放置された憎しみ 創世記37章

 ヨセフの兄たちは、父が兄弟たちの誰よりも彼を愛しているのを見て、彼を憎み、穏やかに話すことができなかった(創世記37章4節)。
 


 ヨセフの生涯は創世記の37-50章にかけて記されています。そして、37章には、ヨセフが17歳の時、兄たちの強い憎しみによって奴隷として売られたことが記されています。

 ヨセフは早くして母を亡くし、母親が違う10人の兄たちの中で成長しなければなりませんでした(35:23-)。長男ルベンは父の側女と性的な関係をもって父の名を汚し(35:22、Ⅰ歴代5:1)、次男シメオンと三男レビはレイプされた妹のために計略をもってシェケムの男たちを虐殺するような者たちでした(34章)。父ヤコブとすれば、年老いてから産まれた最愛の妻ラケルの長男ヨセフこそ自分の後継者として考えていたのでしょう。他の兄弟たちとは差別して、彼には「あや織りの長服」を着せ、彼に特別な愛情を注いでいました(3,4節「だれよりも」)。

 兄たちの憎しみが寵愛をする父ではなく、弱い弟に向けられたことは自然なことだったでしょう。兄たちの憎しみは父の偏愛ばかりでなく、ヨセフの言動によっても増幅されました(5,8節「ますます彼を憎むようになった」)。2節には、兄たちの「悪いうわさ」をヨセフが父に告げたことが記されています。そして何よりも兄たちの感情を逆撫でしたのは、ヨセフが見た二つの夢を臆面もなく語ったことでした(7,9節)。その夢は、これから起ころうとしていることを神がヨセフに啓示しておられたのですが、兄たちからすれば、父のお気に入りが偉そうなことを語っているとしか受け止められませんでした。

 兄たちの「ねたみ」(11節、使徒7:9)や「憎しみ」から来る敵意は、父がいるところでは抑制されていました。しかし、父のいないところではそうではなくなりました。

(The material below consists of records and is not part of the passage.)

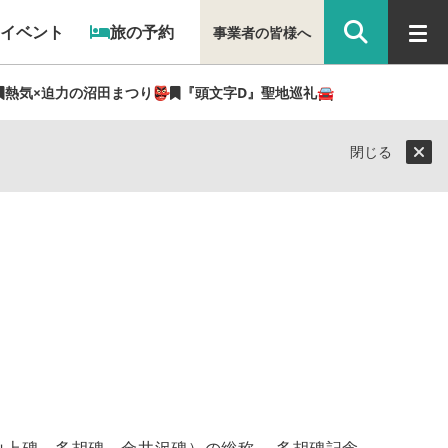
イベント
旅の予約
事業者の皆様へ
熱気×迫力の沼田まつり👺
『頭文字D』聖地巡礼🚘
閉じる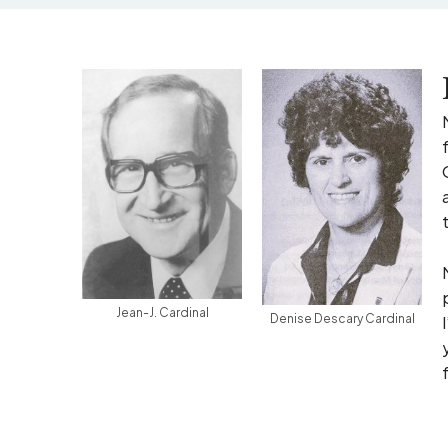
Jean-J. Cardinal
Denise Descary Cardinal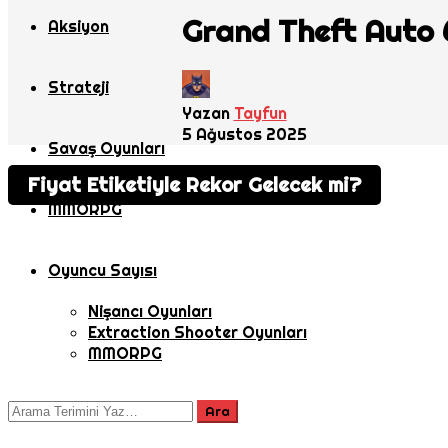
Grand Theft Auto 6’
Aksiyon
Strateji
Yazan
Tayfun
5 Ağustos 2025
Savaş Oyunları
Fiyat Etiketiyle Rekor Gelecek mi?
MMORPG
Oyuncu Sayısı
Nişancı Oyunları
Extraction Shooter Oyunları
MMORPG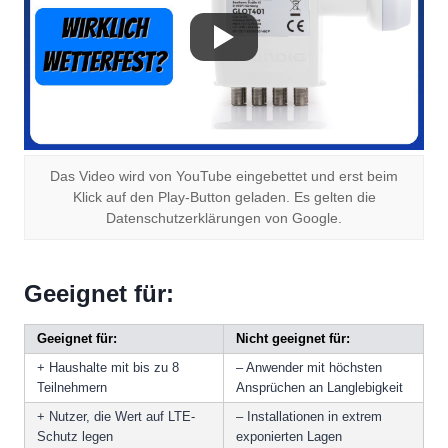
Das Video wird von YouTube eingebettet und erst beim
Klick auf den Play-Button geladen. Es gelten die
Datenschutzerklärungen von Google.
Geeignet für:
Geeignet für:
Nicht geeignet für:
+ Haushalte mit bis zu 8
– Anwender mit höchsten
Teilnehmern
Ansprüchen an Langlebigkeit
+ Nutzer, die Wert auf LTE-
– Installationen in extrem
Schutz legen
exponierten Lagen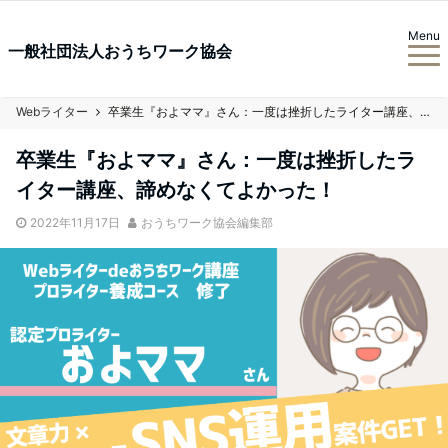
Menu
一般社団法人おうちワーク協会
Webライター
卒業生『およママ』さん：一度は挫折したライター講座、諦めなくてよかった！
卒業生『およママ』さん：一度は挫折したラ
イター講座、諦めなくてよかった！
2022年11月17日
おうちワーク協会編集部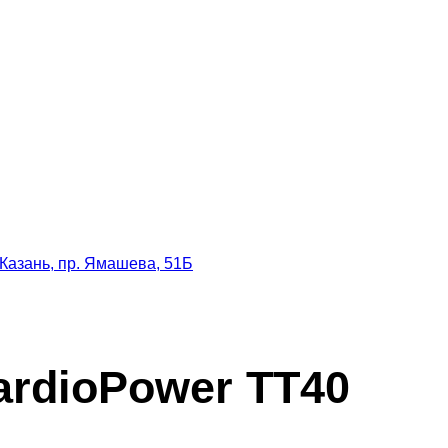
Казань, пр. Ямашева, 51Б
ardioPower TT40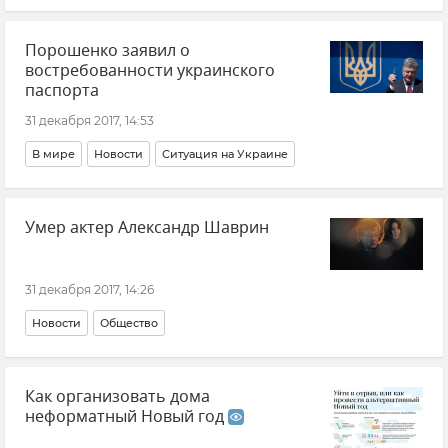
Порошенко заявил о
востребованности украинского
паспорта
31 декабря 2017, 14:53
В мире
Новости
Ситуация на Украине
Умер актер Александр Шаврин
31 декабря 2017, 14:26
Новости
Общество
Как организовать дома
неформатный Новый год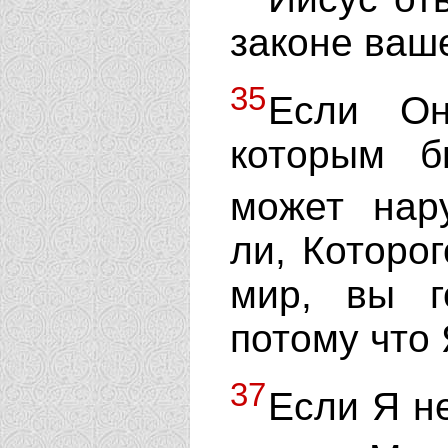
законе ваше
35
Если Он
которым 
может нар
ли, Которо
мир, вы го
потому что
37
Если Я н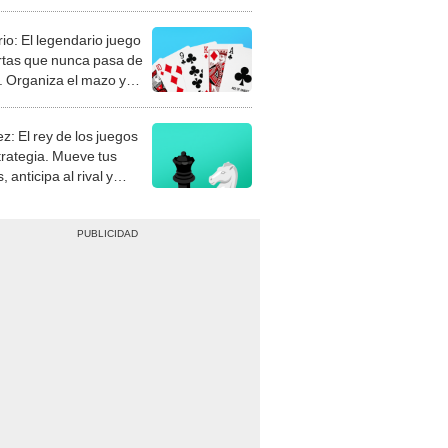
rio: El legendario juego
rtas que nunca pasa de
 Organiza el mazo y
stra tu habilidad.
z: El rey de los juegos
trategia. Mueve tus
, anticipa al rival y
gue el jaque mate.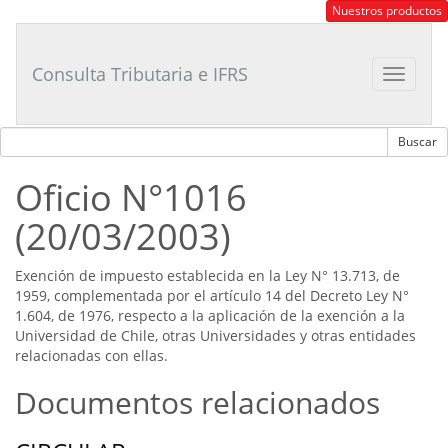
Consultor
Nuestros productos
Tributario
Laboral
Consulta Tributaria e IFRS
Toggle
navigat
Oficio N°1016
(20/03/2003)
Exención de impuesto establecida en la Ley N° 13.713, de
1959, complementada por el artículo 14 del Decreto Ley N°
1.604, de 1976, respecto a la aplicación de la exención a la
Universidad de Chile, otras Universidades y otras entidades
relacionadas con ellas.
Documentos relacionados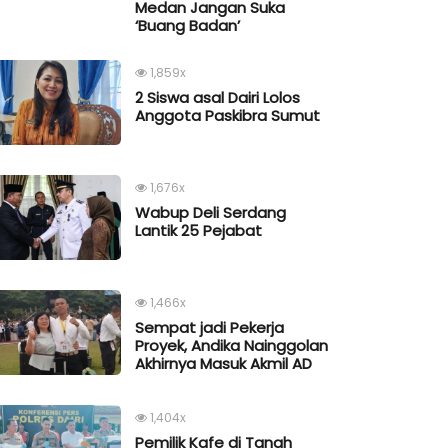
Medan Jangan Suka
‘Buang Badan’
1,859x
2 Siswa asal Dairi Lolos
Anggota Paskibra Sumut
1,676x
Wabup Deli Serdang
Lantik 25 Pejabat
1,466x
Sempat jadi Pekerja
Proyek, Andika Nainggolan
Akhirnya Masuk Akmil AD
1,404x
Pemilik Kafe di Tanah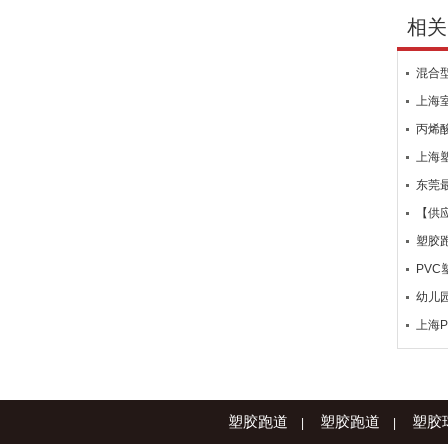
相关
混合
上海
丙烯
上海
东莞
【供
塑胶
PV
幼儿
上海
塑胶跑道
塑胶跑道
塑胶
|
|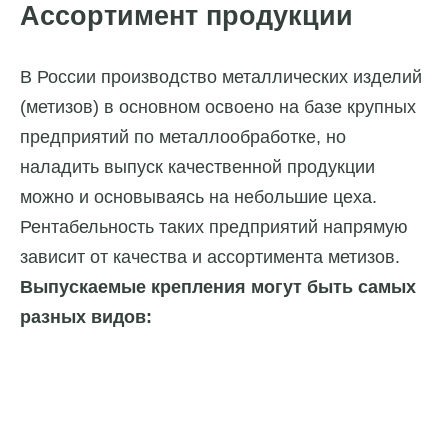
Ассортимент продукции
В России производство металлических изделий
(метизов) в основном освоено на базе крупных
предприятий по металлообработке, но
наладить выпуск качественной продукции
можно и основываясь на небольшие цеха.
Рентабельность таких предприятий напрямую
зависит от качества и ассортимента метизов.
Выпускаемые крепления могут быть самых
разных видов: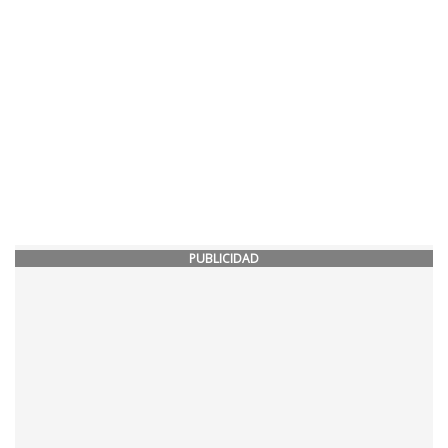
PUBLICIDAD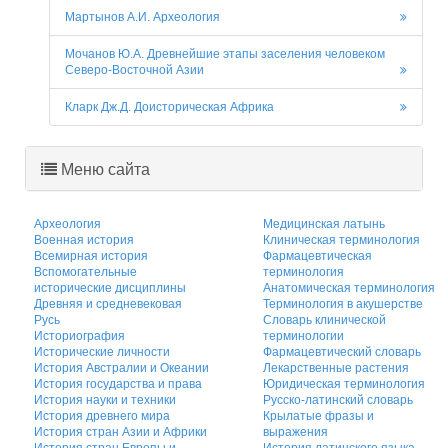
Мартынов А.И. Археология
Мочанов Ю.А. Древнейшие этапы заселения человеком
Северо-Восточной Азии
Кларк Дж.Д. Доисторическая Африка
Меню сайта
Археология
Медицинская латынь
Военная история
Клиническая терминология
Всемирная история
Фармацевтическая
Вспомогательные
терминология
исторические дисциплины
Анатомическая терминология
Древняя и средневековая
Терминология в акушерстве
Русь
Словарь клинической
Историография
терминологии
Исторические личности
Фармацевтический словарь
История Австралии и Океании
Лекарственные растения
История государства и права
Юридическая терминология
История науки и техники
Русско-латинский словарь
История древнего мира
Крылатые фразы и
История стран Азии и Африки
выражения
История стран Европы и
История латинского языка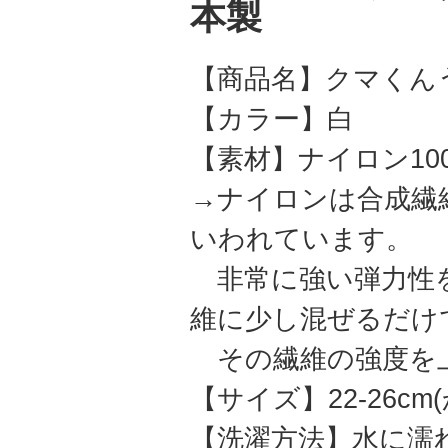
本製
【商品名】クマくん
【カラー】白
【素材】ナイロン10
→ナイロンは合成繊
いわれています。
非常に強い弾力性を
維に少し混ぜるだけ
その繊維の強度を
【サイズ】22-26cm
【洗濯方法】水に濡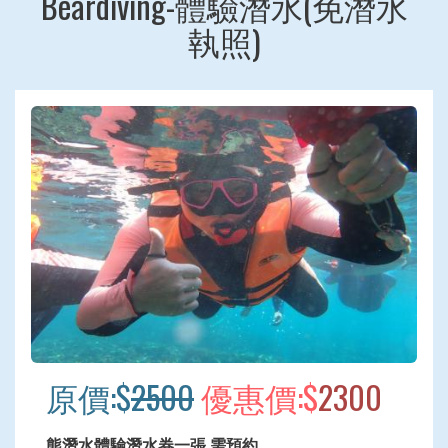
Beardiving-體驗潛水(免潛水
執照)
原價:$
2500
優惠價:$
2300
熊潛水體驗潛水券一張.需預約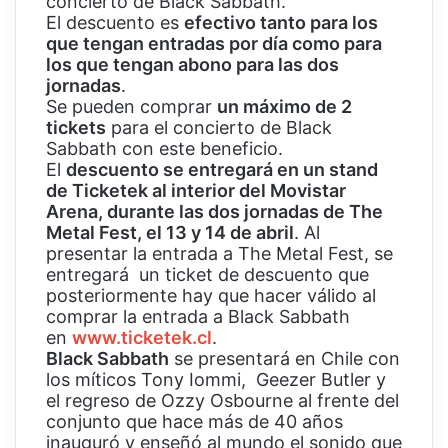
concierto de Black Sabbath.
El descuento es
efectivo tanto para los
que tengan entradas por día como para
los que tengan abono para las dos
jornadas
.
Se pueden comprar
un máximo de 2
tickets
para el concierto de Black
Sabbath con este beneficio.
El
descuento se entregará en un stand
de Ticketek al interior del Movistar
Arena, durante las dos jornadas de The
Metal Fest, el 13 y 14 de abril
. Al
presentar la entrada a The Metal Fest, se
entregará un ticket de descuento que
posteriormente hay que hacer válido al
comprar la entrada a Black Sabbath
en
www.ticketek.cl
.
Black Sabbath
se presentará en Chile con
los míticos Tony Iommi, Geezer Butler y
el regreso de Ozzy Osbourne al frente del
conjunto que hace más de 40 años
inauguró y enseñó al mundo el sonido que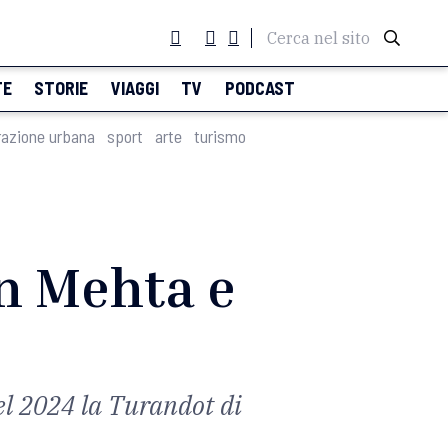
Cerca nel sito
TE
STORIE
VIAGGI
TV
PODCAST
razione urbana
sport
arte
turismo
on Mehta e
el 2024 la Turandot di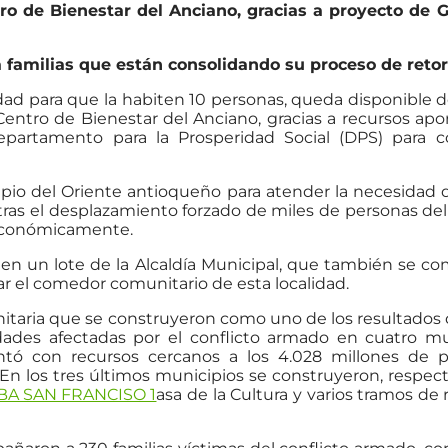
ro de Bienestar del Anciano, gracias a proyecto de 
a a familias que están consolidando su proceso de reto
ad para que la habiten 10 personas, queda disponible 
Centro de Bienestar del Anciano, gracias a recursos apo
epartamento para la Prosperidad Social (DPS) para 
ipio del Oriente antioqueño para atender la necesidad 
as el desplazamiento forzado de miles de personas del
 económicamente.
 en un lote de la Alcaldía Municipal, que también se c
r el comedor comunitario de esta localidad.
unitaria que se construyeron como uno de los resultados
idades afectadas por el conflicto armado en cuatro mu
ntó con recursos cercanos a los 4.028 millones de 
 En los tres últimos municipios se construyeron, respec
asa de la Cultura y varios tramos de 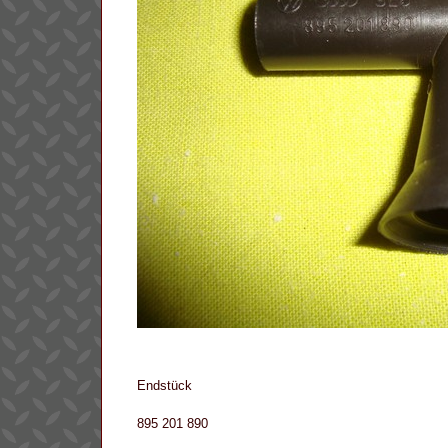
Endstück
895 201 890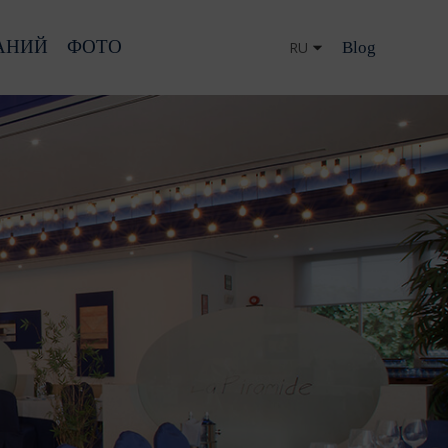
АНИЙ
ФОТО
Blog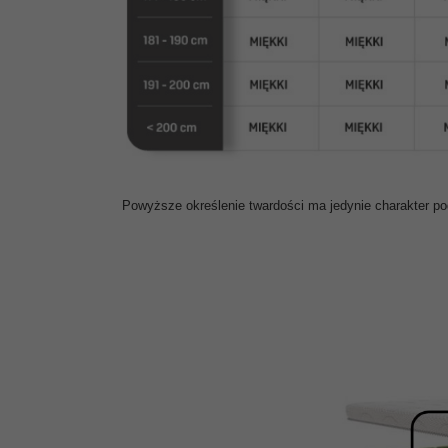
Powyższe określenie twardości ma jedynie charakter p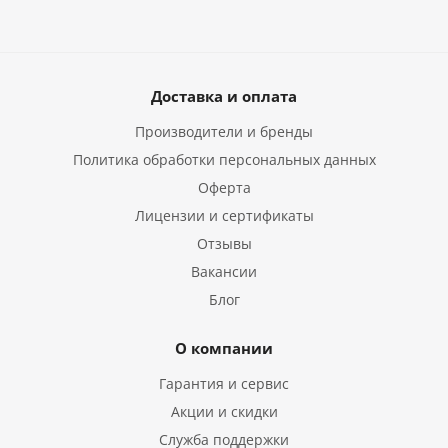
Доставка и оплата
Производители и бренды
Политика обработки персональных данных
Оферта
Лицензии и сертификаты
Отзывы
Вакансии
Блог
О компании
Гарантия и сервис
Акции и скидки
Служба поддержки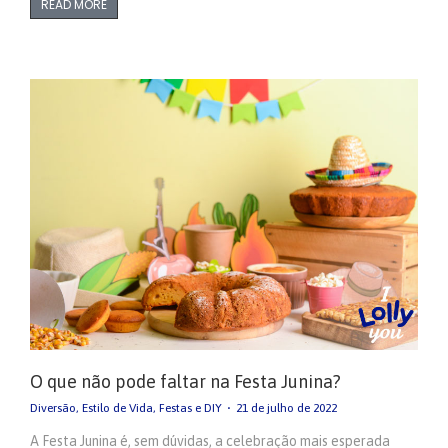
READ MORE
O que não pode faltar na Festa Junina?
Diversão
,
Estilo de Vida
,
Festas e DIY
21 de julho de 2022
A Festa Junina é, sem dúvidas, a celebração mais esperada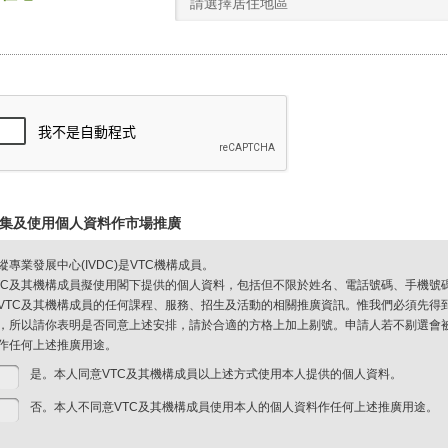
請選擇居住地區
集及使用個人資料作市場推廣
縱專業發展中心(IVDC)是VTC機構成員。
TC及其機構成員擬使用閣下提供的個人資料，包括但不限於姓名、電話號碼、手機號
VTC及其機構成員的任何課程、服務、招生及活動的相關推廣資訊。惟我們必須先得
，所以請你表明是否同意上述安排，請於合適的方格上加上剔號。申請人若不剔選會被視
作任何上述推廣用途。
是。本人同意VTC及其機構成員以上述方式使用本人提供的個人資料。
否。本人不同意VTC及其機構成員使用本人的個人資料作任何上述推廣用途。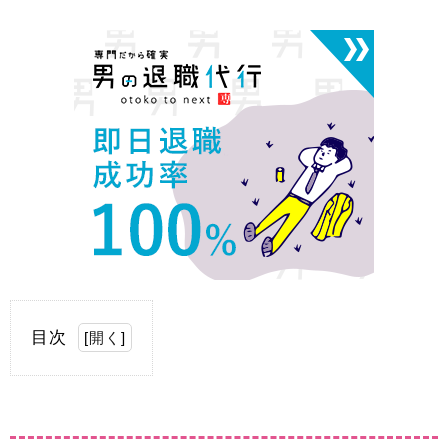
目次
[
開く
]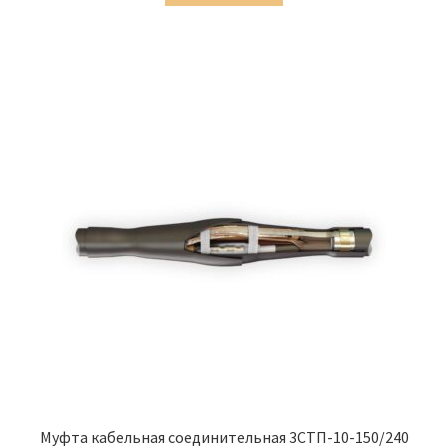
9,179.00 ₽.
Муфта кабельная соединительная 3СТП-10-150/240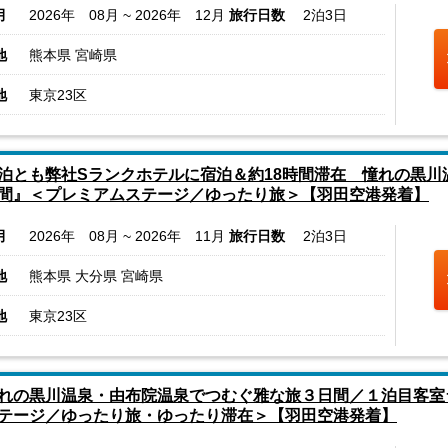
月
2026年 08月 ~ 2026年 12月
旅行日数
2泊3日
地
熊本県 宮崎県
地
東京23区
泊とも弊社Sランクホテルに宿泊＆約18時間滞在 憧れの黒
間』＜プレミアムステージ／ゆったり旅＞【羽田空港発着】
月
2026年 08月 ~ 2026年 11月
旅行日数
2泊3日
地
熊本県 大分県 宮崎県
地
東京23区
れの黒川温泉・由布院温泉でつむぐ雅な旅３日間／１泊目客室
テージ／ゆったり旅・ゆったり滞在＞【羽田空港発着】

父の使いでやって来るヨセフを見たとき彼らの憎しみは明確な殺意となりました(20節)。

 「ねたみ」や「憎しみ」が放置されるとどのような結果になるかは、ヨセフの兄たちのケースだけではなく、「カイン」や「サウル」にも見られます(創世4章、Ⅱサムエル18章)。パウロは人がクリスチャンになる前の堕落した特徴を「ねたみ」や「憎しみ」ということばで表わしています(テトス3:3)。箴言は「憎しみは争いを引き起こし」(10:12)と警告しています。

 罪はさらに他の罪を発生させます。兄たちはヨセフを殺すことはしませんでしたが、ヨセフの人生を破壊し、夢の実現を阻止しようとしたのです。そして、父にはヨセフが獣に裂き殺されたと思わせるように偽装工作をしたのです(31,32節)。父は慰めを拒むほどの深い悲しみに陥りました。兄たちは父の悲しみを見て、きっと後悔したに違いありません。ヨセフを取り除いて、兄たちの気持ちは一時的には晴れたかもしれませんが、弟を売った罪悪感は彼らの心に残り続けたのです(42:21)。

 誰も自分の生まれる環境(国、親や家庭など)を選ぶことはできません。その人の置かれた状況や直面した問題によっては、その人のねたみや憎しみをよく理解できるということもあるでしょう。しかし、だからといってそれらを安易に放置することはとても危険です。ある人は「ねたみ」とは、最終的には神さまに対するものであることを指摘しています。「神さまは私が欲しいと思っているものをくださらない」と言っているのだと。ねたみ(ガラテヤ5:21、マルコ7:22)や憎しみを神の前に罪として悔い改め手放し、今ある恵みに目をとめましょう。ねたみや憎しみを放置することは、誰かの、またあなたの人生に害をもたらすことになるからです。


              このメッセージは2022.1.16のものです。